Could you please return each line of the data that has the word "menu"?

▶ _Document understanding data_

_ _ _ _ _ _ _

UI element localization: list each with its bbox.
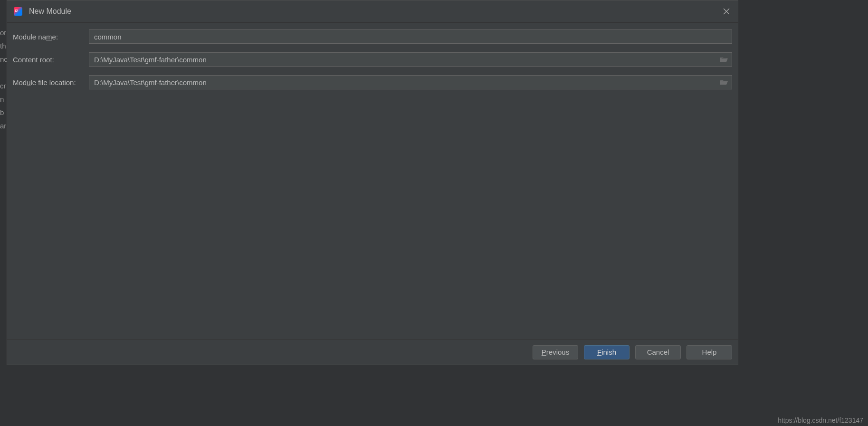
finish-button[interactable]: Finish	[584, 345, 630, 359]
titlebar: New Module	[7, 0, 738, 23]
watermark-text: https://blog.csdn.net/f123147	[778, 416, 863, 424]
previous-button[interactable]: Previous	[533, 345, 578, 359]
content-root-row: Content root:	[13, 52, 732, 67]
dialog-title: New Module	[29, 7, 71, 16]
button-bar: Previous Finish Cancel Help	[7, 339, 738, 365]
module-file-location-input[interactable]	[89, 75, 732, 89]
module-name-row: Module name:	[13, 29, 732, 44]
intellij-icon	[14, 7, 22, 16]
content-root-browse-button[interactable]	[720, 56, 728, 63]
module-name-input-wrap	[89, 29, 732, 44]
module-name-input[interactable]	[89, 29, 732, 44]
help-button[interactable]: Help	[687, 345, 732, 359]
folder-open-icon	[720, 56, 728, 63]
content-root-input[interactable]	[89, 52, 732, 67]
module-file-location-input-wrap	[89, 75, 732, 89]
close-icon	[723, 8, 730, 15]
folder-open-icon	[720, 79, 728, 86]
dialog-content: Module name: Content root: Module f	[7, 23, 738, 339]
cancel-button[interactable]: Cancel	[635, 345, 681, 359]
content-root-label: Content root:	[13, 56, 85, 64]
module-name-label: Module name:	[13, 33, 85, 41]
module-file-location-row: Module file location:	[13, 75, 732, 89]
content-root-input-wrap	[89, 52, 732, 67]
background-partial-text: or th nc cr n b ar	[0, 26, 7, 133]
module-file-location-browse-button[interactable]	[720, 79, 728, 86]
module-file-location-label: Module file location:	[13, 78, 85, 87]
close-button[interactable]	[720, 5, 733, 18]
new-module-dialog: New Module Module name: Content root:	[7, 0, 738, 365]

_ _ _ _ _ _ _

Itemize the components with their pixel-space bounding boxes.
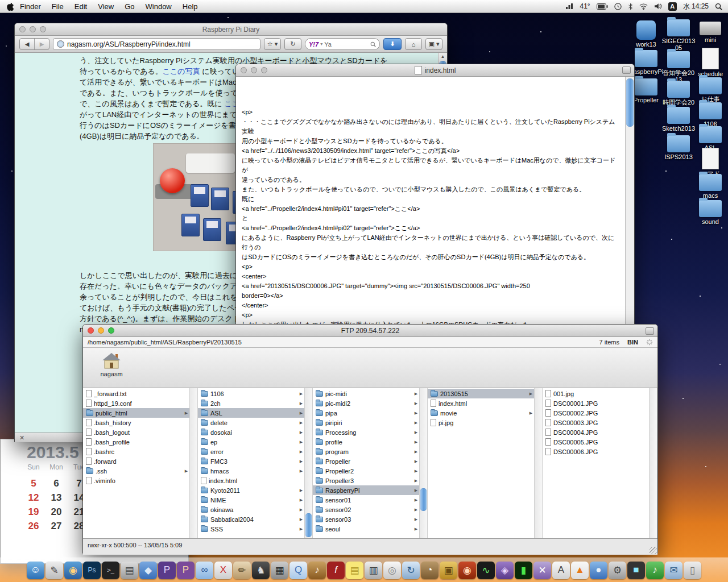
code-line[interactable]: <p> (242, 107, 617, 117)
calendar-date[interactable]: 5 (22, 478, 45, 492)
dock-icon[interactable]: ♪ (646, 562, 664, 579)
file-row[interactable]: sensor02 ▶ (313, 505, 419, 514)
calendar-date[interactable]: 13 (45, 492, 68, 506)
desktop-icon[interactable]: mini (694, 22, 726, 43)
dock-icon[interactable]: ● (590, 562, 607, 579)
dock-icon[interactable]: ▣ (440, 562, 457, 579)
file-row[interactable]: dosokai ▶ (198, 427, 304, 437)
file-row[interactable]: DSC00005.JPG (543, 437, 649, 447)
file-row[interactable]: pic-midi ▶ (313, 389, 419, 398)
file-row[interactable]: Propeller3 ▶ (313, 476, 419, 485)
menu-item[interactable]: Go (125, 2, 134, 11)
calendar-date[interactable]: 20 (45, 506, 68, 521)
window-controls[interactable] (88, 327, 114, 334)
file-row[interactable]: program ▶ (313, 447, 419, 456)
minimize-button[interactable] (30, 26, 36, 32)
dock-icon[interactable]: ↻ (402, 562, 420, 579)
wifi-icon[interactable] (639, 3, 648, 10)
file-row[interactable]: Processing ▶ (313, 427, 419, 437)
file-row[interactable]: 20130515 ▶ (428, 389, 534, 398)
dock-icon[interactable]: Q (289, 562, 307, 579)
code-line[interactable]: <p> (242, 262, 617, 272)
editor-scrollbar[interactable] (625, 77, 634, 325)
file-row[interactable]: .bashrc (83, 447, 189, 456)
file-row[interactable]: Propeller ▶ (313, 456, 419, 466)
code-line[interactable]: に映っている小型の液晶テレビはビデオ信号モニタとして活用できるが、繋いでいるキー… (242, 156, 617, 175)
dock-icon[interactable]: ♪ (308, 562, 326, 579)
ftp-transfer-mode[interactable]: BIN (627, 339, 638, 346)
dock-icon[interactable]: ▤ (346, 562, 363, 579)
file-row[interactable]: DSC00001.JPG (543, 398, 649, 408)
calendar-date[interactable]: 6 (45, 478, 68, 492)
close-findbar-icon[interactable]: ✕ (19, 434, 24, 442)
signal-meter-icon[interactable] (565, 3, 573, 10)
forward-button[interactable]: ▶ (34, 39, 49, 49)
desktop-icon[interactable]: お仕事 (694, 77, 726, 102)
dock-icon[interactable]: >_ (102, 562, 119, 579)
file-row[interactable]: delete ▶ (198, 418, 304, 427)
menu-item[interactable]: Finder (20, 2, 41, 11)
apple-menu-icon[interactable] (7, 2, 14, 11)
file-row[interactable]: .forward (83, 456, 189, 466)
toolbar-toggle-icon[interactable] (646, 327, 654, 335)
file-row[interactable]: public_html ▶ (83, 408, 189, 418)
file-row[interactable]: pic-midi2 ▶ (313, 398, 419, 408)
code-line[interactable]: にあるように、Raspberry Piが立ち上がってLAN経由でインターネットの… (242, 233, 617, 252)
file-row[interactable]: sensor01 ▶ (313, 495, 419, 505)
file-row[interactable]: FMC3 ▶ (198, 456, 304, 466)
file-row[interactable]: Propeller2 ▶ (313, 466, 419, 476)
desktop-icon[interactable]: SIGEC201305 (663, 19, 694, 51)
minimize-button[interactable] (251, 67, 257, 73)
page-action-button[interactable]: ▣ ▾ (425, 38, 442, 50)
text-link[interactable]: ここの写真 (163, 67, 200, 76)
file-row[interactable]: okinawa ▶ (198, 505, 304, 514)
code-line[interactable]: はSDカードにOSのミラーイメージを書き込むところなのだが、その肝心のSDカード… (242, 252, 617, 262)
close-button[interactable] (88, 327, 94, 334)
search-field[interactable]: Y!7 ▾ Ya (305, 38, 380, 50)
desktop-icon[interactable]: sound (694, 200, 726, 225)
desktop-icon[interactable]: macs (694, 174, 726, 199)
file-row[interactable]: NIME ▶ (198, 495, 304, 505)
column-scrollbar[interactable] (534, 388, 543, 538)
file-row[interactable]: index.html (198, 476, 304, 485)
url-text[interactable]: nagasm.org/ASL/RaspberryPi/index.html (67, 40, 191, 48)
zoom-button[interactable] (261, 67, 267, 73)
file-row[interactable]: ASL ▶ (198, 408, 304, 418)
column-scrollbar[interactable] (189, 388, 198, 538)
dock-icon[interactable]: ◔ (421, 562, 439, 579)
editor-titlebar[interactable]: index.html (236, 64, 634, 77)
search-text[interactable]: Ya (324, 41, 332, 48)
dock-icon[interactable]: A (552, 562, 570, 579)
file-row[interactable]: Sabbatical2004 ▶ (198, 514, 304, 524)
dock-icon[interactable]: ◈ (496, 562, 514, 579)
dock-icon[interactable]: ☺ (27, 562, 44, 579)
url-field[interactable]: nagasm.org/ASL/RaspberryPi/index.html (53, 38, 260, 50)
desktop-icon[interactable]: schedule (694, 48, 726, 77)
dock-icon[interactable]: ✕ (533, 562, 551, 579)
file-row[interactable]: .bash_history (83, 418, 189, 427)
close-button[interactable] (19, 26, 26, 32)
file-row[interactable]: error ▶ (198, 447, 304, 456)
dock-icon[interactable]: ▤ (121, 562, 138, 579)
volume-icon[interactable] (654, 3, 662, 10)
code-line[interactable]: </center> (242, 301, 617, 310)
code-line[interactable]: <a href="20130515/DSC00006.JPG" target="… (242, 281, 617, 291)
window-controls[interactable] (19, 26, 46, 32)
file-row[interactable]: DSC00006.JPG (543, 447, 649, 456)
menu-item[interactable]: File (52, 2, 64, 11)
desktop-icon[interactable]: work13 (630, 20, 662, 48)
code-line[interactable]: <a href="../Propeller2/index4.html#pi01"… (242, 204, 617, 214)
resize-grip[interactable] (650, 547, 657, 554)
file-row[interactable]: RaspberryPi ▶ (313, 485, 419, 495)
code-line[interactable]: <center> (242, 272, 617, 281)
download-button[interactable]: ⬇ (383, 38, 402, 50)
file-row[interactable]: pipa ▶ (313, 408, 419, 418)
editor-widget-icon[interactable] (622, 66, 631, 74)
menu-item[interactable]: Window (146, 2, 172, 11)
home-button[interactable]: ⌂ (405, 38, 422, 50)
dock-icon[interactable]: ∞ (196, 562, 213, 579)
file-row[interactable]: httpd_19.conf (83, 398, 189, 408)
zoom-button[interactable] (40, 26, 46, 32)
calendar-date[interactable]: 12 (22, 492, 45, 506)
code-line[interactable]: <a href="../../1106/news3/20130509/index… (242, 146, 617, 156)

_ _ _ _ _ _ _

▶ _Answer area_
menu-item[interactable]: Go (125, 2, 134, 11)
menu-item[interactable]: Finder (20, 2, 41, 11)
apple-menu-icon[interactable] (7, 2, 14, 11)
menu-item[interactable]: File (52, 2, 64, 11)
menu-item[interactable]: Window (146, 2, 172, 11)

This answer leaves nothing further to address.